EVRAZ Highveld Steel & Vanadium’s business rescue process is being rocked by serial court actions after the company’s London-based parent, Evraz plc, filed a third urgent application to halt proceedings, after filing a second and urgent application late last month.

The first application, filed a week before the second one by wholly owned Evraz plc subsidiaries East Metals and Mastercroft, wants the High Court in Pretoria to invalidate Evraz Highveld’s rescue plan, and the October 13 creditors’ vote that adopted it, and to set the plan aside.

The joint business-rescue practitioners say the second application seeks an interdict to stop them implementing the rescue plan while the main application is pending, and is clearly designed to “frustrate” the rescue process. They filed an answering affidavit to the application this week.

They have also filed an answering affidavit to the third application, which seeks leave to serve the main application on affected persons by way of “substituted service”.

Russian-backed Evraz plc has reacted to the assertion that it is frustrating business rescue by saying “it remains fully supportive” of the process, and wants to save jobs and resume operations at Highveld.

However, it also says the business rescue practitioners have failed to “utilise abundant time and resources to search for viable solutions and to produce a sustainable plan that will lead to resuming operations at Highveld”, and that the plan fails to “reflect fair value for the interests of creditors, employees and the steel industry overall”.

“It is the considered view of Evraz that the plan currently put forward by the business-rescue practitioners gives no assurance of a successful resumption in future trading and substantive employment by Highveld. Nor does it offer creditors a better return than they are likely to receive even in a liquidation scenario, which Evraz strongly opposes,” the parent company adds.

One thing is sure, the argument and counterargument is putting a giant spoke in the wheel of the possible sale of Evraz Highveld to Hong Kong-based International Resources, which had offered to pay a nominal R350m to the steel maker’s creditors and R20m to shareholders. The group claims substantial knowledge of and has operations in global steel and vanadium markets.

Much is at stake if SA’s second-largest steel producer is allowed to fade into oblivion. Already, about half of 2,400 jobs are likely to be lost in a significant restructuring under the agreed business-rescue plan.

As part of the plan, International Resources says it will pump R1bn working capital into Highveld, and R4bn more over the next four to five years. It says this is so that it can ramp up output at the shuttered mill to pre-2008 levels within 18 months, and to 1,500 tonnes a year in the next four years.

It also aims to establish an ultrahigh-grade vanadium pentoxide production line and a 75% purity titanium slag line, and wants to build a 200MW power plant to offset the high cost and unreliable supply of electricity from Eskom.
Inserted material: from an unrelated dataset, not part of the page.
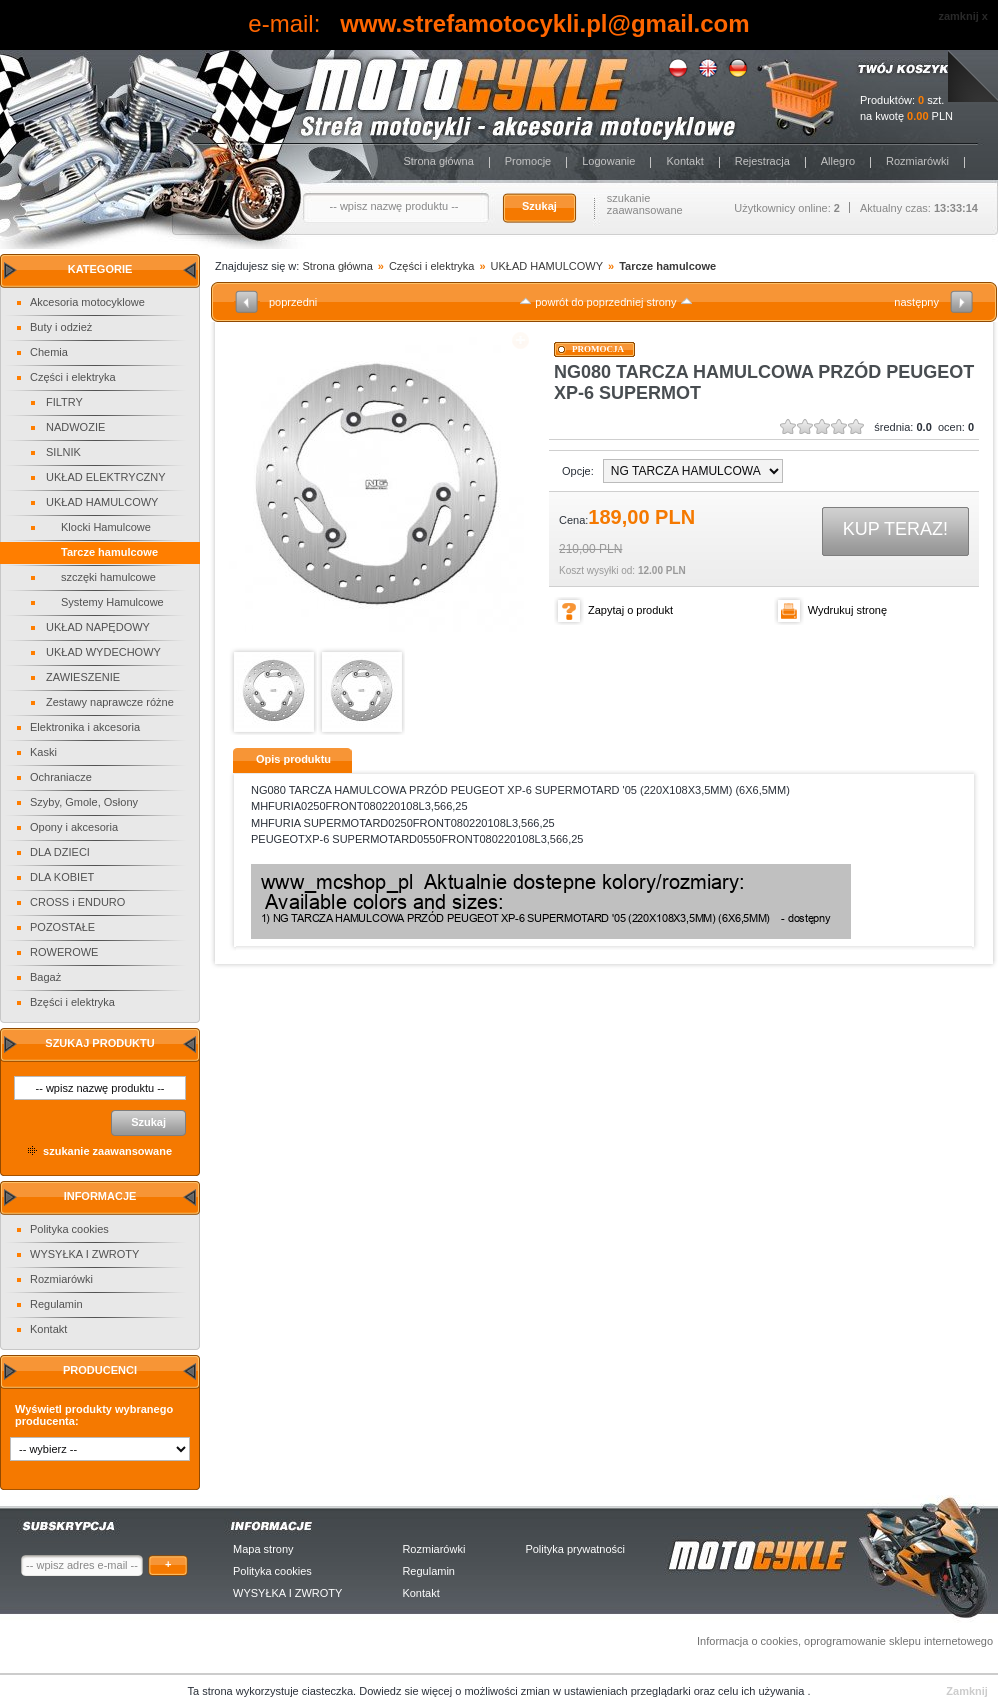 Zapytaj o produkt (630, 610)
In this context, Evraz plc — one of the largest producers of vanadium — stands to gain by letting Highveld go into liquidation. When Evraz plc bought Highveld it was forced by European Union competition authorities to divest certain vanadium assets. Liquidating Highveld would remove about 10% of vanadium supply from the global value chain. The alloy is used in steel products such as high-speed tools and jet engines.
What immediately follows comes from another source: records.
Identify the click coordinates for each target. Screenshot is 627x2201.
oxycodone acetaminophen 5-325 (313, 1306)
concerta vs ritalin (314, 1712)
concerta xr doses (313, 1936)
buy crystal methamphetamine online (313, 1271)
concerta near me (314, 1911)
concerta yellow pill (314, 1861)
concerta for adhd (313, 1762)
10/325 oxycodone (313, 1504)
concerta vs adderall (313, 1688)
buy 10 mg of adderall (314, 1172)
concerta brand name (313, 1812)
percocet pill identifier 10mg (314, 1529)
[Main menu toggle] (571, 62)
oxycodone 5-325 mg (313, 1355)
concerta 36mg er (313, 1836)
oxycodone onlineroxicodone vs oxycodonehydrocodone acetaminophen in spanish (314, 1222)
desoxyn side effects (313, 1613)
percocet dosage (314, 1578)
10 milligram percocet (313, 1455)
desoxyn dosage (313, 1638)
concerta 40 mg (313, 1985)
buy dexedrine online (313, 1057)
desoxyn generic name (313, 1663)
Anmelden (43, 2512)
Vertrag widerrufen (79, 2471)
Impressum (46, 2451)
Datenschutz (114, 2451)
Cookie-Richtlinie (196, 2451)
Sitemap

Perhaps what makes the International Resources offer most attractive is that the company has agreed to offer shares to “suitable black economic empowerment entrepreneurs”, particularly Siyolo Energy and African Resources run by businessman Iqbal Surve. It says “the intention is that (Highveld) will have a local participation and racial profile in keeping with the policies and aspirations of the government of SA”.
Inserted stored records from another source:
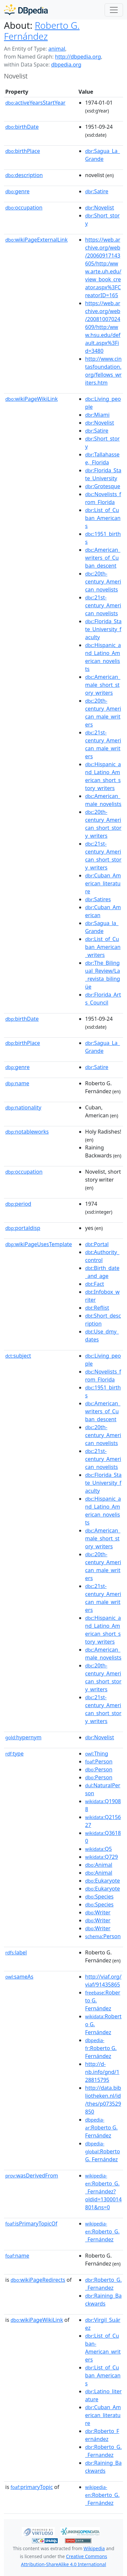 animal (56, 48)
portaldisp (22, 1228)
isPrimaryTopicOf (31, 2223)
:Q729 (101, 1856)
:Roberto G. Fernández (101, 2048)
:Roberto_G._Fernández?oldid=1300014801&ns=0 (103, 2192)
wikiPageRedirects (38, 2279)
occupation (24, 207)
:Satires (98, 899)
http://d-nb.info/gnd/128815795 (102, 2072)
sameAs (19, 1976)
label (16, 1952)
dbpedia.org (66, 64)
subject (18, 1355)
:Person (98, 1761)
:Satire (96, 191)
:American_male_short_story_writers (102, 684)
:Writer (98, 1912)
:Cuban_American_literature (103, 883)
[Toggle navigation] (114, 10)
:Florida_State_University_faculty (103, 629)
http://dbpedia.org (78, 56)
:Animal (98, 1864)
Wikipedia (94, 2548)
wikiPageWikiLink (31, 398)
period (18, 1203)
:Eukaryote (102, 1880)
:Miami (97, 414)
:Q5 (98, 1848)
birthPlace (22, 151)
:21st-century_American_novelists (103, 605)
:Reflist (97, 1307)
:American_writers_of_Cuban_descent (102, 557)
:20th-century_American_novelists (103, 581)
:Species (99, 1896)
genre (17, 191)
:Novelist (99, 207)
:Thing (96, 1753)
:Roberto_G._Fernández (102, 2232)
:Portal (97, 1244)
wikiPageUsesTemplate (38, 1244)
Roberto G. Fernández (41, 30)
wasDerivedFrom (31, 2175)
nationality (23, 1107)
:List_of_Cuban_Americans (102, 518)
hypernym (23, 1737)
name (17, 1083)
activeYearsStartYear (35, 102)
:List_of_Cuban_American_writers (102, 947)
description (24, 175)
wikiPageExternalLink (36, 239)
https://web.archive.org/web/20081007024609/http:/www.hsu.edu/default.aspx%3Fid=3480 (102, 327)
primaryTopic (32, 2487)
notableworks (27, 1131)
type (14, 1753)
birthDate (22, 126)
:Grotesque (102, 486)
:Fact (94, 1284) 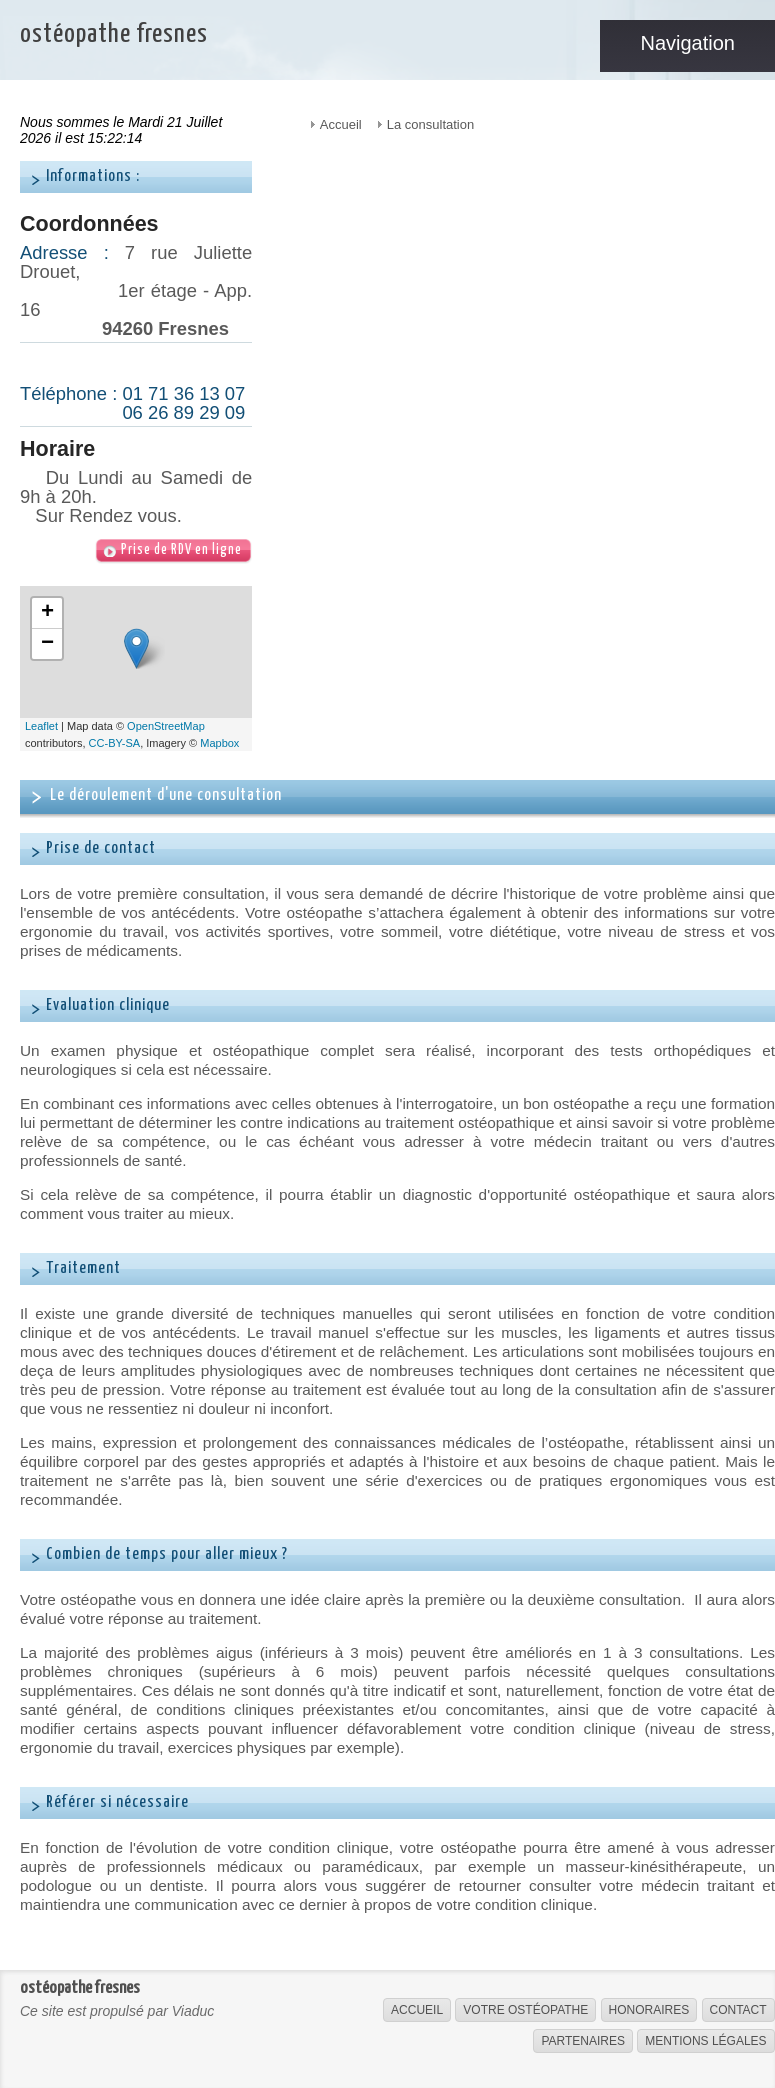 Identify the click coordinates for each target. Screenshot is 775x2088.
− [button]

But the goalposts are being substantially moved by Evraz plc’s court actions. Evraz plc has an 85% shareholding in Highveld and a creditors’ claim of R380m. It is estimated that R1.2bn is owed to Highveld’s 600 trade creditors, excluding a tax claim of about R550m invoked by the South African Revenue Service (SARS). There is also a possible R600m of environmental clean-up costs. But trade creditors, the unions and the tax man have all agreed to the sale of Highveld to International Resources as being the only likely positive outcome for the economy and the Emalahleni region, where the steel mill is located.

The 12 respondents to the applications include SARS, the Companies and Intellectual Property Commission, the National Union of Metalworkers of SA, trade union Solidarity as well as RMB Securities.

Solidarity now says it will oppose Evraz plc’s urgent application, making it the final respondent to do so. The union says Evraz plc contends that the revenue service does not have the authority to vote in favour of the business rescue plan along with other creditors. But the union says such is the tax man’s desire to save the company that it opted to be an equal creditor instead of a first beneficiary.

The urgent application is expected to be heard in the High Court in Pretoria on November 17. It appears that East Metals and Mastercroft have taken on a veritable array of powerful interests in their applications. The business rescue practitioners say Highveld’s rescue plan has received overwhelming support from creditors, labour and the government, with more than 90% of independent creditors voting in favour.